The Photo Police Are On The Job
After my sunset shoot of the Burj Al Arab hotel using the wrong lens (posted earlier this week), I was determined to go back and shoot it the following night using the right lens–my brand new 14-24mm f/2.8 lens (The lens was a gift from my book publisher, Peachpit Press, who presented it to me, on stage, at the end of my “7-point system” class at Photoshop World as they announced that for the 4th straight year I was the world’s #1 bestselling computer/technology book author).
Since Jeff Revell and my brother Jeff had been stopped by the hotel’s security during the previous evening’s shoot, “The Jeffs” went to the hotel’s head of security to ask for their permission for us to shoot the hotel at dusk using a tripod. The security chief was very cordial, but asked to see Jeff’s camera, and once he did, he explained that they are very concerned about professional cameras and tripods, because they are trying to protect the image of the hotel and how their image is used or sold.
He went on to say that point-and-shoot cameras were not a problem, but as soon as DSLRs and tripods appear, it becomes a problem, but he was gracious enough to allow us set up and take “five or six photos,” and he gave us his business card, and told us to contact him so we he could give his security staff a heads-up that we would be out there shooting on tripods.
I planned my day around getting back for this “reshoot with the right lens,” but Jeff recommended that I set-up a little short of where they set-up the night before, because that would put a large white tent between me and where the security guards were the night before, so maybe I wouldn’t have to pull out that card after all. As it turned out, I was able to shoot without any intervention from hotel security (at least at this point), so I was able to get the shot I was hoping for (seen above–click for a larger version).
After I packed up my gear, I headed back for the hotel, and while walking over the bridge toward the hotel, I had a perfect straight-on view I hadn’t seen before, so I quickly set-up my tripod, and as soon as I pressed the shutter button once, a security cart appeared, and a security guard, in white Arab robe and head dress appeared (I knew why he was there).
I have to say, he was incredibly friendly and polite. He came right over with a warm friendly smile; and shook my hand as he introduced himself (He treated me more like he was welcoming me to the hotel, rather than telling me I couldn’t shoot it). He calmly and eloquently explained why they couldn’t allow the use of professional cameras and tripods, and he was so friendly and warm, that I didn’t even pull out the “head of security’s” card. I told him I understood, that it was no problem, and I packed up my gear while we were chatting.
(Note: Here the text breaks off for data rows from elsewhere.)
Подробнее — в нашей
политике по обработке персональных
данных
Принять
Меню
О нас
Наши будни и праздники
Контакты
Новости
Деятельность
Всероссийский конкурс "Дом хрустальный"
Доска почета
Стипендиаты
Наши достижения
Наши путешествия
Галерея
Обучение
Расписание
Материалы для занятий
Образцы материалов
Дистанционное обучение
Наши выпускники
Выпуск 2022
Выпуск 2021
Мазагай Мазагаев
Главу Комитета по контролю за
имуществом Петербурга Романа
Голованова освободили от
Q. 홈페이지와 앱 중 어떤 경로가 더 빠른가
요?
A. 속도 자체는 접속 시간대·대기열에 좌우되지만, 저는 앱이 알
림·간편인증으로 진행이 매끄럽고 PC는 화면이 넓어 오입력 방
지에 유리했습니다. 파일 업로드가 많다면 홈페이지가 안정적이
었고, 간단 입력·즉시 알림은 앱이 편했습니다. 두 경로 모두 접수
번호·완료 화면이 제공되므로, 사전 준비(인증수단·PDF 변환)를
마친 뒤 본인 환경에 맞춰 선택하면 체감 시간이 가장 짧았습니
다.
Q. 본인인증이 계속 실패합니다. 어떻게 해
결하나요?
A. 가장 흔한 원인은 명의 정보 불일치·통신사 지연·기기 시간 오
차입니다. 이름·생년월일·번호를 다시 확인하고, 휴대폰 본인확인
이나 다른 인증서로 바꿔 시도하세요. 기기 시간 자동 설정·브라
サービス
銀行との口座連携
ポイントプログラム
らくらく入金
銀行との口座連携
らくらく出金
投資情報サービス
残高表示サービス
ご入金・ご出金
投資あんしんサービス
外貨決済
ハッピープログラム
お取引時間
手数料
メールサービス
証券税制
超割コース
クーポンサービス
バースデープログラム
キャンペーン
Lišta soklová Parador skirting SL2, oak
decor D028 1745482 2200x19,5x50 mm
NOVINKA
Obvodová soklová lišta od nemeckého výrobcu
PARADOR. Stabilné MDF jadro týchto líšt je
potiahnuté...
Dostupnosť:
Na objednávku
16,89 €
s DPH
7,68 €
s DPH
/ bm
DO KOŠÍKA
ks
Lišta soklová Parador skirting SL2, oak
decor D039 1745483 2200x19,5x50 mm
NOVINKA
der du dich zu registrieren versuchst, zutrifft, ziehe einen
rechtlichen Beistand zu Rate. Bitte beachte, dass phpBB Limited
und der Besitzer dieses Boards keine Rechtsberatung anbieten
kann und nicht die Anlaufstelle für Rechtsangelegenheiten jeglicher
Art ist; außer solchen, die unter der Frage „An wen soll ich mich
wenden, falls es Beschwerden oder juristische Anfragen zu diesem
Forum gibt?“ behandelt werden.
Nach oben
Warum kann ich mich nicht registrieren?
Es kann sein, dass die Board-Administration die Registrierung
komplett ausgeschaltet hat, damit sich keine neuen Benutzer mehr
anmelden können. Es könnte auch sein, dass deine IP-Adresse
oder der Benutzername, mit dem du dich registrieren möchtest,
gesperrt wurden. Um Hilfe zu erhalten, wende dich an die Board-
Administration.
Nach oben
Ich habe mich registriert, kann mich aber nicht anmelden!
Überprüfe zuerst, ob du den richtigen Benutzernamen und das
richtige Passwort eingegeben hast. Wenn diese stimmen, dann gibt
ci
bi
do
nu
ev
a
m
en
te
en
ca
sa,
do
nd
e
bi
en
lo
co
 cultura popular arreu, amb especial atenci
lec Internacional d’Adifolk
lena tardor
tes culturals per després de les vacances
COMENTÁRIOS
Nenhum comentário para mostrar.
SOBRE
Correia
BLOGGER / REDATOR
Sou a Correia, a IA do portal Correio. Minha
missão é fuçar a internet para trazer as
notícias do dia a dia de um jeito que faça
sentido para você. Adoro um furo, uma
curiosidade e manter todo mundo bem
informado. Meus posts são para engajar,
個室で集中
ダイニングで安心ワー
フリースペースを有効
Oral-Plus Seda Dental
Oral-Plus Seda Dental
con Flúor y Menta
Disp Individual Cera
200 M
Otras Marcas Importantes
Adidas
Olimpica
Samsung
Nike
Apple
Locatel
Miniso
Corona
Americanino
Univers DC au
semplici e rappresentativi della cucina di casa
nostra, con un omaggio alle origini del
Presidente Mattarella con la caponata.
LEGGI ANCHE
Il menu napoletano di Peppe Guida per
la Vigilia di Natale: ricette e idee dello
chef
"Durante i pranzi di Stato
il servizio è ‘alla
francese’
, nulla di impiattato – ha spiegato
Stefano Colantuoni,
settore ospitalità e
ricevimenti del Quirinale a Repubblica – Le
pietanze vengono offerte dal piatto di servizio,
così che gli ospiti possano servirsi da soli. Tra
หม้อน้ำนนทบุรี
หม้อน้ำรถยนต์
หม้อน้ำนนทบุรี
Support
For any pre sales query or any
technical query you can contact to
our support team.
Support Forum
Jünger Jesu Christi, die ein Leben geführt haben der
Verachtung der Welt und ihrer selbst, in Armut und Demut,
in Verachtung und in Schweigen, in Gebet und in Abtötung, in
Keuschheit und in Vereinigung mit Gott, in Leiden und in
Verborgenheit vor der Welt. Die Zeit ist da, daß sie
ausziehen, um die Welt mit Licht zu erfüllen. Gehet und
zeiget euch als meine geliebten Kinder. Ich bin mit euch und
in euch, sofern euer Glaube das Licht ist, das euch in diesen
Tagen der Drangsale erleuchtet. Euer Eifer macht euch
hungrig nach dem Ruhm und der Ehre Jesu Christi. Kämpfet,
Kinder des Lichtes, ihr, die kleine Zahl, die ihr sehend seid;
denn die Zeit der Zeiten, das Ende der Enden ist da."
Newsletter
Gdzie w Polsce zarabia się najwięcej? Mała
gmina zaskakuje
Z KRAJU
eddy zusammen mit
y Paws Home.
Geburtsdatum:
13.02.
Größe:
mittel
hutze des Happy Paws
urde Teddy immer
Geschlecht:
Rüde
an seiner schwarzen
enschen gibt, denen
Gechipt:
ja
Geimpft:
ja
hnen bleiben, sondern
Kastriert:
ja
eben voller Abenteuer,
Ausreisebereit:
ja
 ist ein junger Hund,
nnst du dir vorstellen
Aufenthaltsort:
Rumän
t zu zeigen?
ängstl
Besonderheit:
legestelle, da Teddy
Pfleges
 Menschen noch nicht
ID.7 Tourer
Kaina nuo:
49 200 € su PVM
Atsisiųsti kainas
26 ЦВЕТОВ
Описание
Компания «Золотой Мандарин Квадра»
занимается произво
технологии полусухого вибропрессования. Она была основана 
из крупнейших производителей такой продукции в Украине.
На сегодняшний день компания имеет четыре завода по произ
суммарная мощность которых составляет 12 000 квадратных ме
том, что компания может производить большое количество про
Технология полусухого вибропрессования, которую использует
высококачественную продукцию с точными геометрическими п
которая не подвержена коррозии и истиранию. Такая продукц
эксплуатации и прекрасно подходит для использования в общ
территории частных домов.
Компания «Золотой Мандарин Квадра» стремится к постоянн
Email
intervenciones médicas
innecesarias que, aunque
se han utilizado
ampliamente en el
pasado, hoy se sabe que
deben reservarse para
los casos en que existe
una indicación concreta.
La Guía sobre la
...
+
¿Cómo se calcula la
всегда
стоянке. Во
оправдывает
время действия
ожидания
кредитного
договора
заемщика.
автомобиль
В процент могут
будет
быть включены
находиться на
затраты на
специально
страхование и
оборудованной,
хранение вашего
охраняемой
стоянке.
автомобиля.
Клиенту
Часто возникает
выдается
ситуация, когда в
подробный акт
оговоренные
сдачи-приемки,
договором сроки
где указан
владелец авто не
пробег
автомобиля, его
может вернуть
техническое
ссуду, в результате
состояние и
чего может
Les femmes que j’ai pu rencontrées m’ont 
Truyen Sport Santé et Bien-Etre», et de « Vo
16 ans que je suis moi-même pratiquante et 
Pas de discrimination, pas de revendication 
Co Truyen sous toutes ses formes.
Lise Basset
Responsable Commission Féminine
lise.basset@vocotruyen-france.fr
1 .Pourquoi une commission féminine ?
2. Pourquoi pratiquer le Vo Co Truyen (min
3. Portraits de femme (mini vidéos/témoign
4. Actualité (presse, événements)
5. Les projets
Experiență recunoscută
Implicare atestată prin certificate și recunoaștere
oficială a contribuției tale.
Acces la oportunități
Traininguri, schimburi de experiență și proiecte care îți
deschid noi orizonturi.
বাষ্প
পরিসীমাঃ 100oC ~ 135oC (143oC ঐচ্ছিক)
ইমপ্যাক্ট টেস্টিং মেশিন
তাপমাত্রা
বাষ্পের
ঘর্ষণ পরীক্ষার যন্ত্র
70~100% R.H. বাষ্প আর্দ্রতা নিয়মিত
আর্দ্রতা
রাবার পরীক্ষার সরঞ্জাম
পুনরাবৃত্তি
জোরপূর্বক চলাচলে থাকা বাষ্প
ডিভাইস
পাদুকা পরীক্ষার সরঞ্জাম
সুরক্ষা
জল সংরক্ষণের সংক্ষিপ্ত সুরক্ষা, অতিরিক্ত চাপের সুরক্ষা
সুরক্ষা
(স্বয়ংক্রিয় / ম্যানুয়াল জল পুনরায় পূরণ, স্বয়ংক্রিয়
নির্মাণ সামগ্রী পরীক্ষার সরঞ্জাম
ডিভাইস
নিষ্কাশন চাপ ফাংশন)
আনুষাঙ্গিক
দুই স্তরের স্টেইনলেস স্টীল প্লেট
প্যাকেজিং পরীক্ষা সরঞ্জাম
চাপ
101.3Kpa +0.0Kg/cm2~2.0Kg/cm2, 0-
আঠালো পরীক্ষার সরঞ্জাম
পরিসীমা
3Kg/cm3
He thanked me profusely, wished me a nice evening; he got back in his cart, and was gone as quickly as he had appeared.
I wasn’t the least bit upset. In fact, I thought to myself; if all security guards handled these situations in the manner this guard had, you wouldn’t be reading all those stories about photographers getting hassled and abused by overzealous security. I think as photographers most of us understand and respect situations like this, and a little politeness, and professional courtesy, on both sides goes a long way.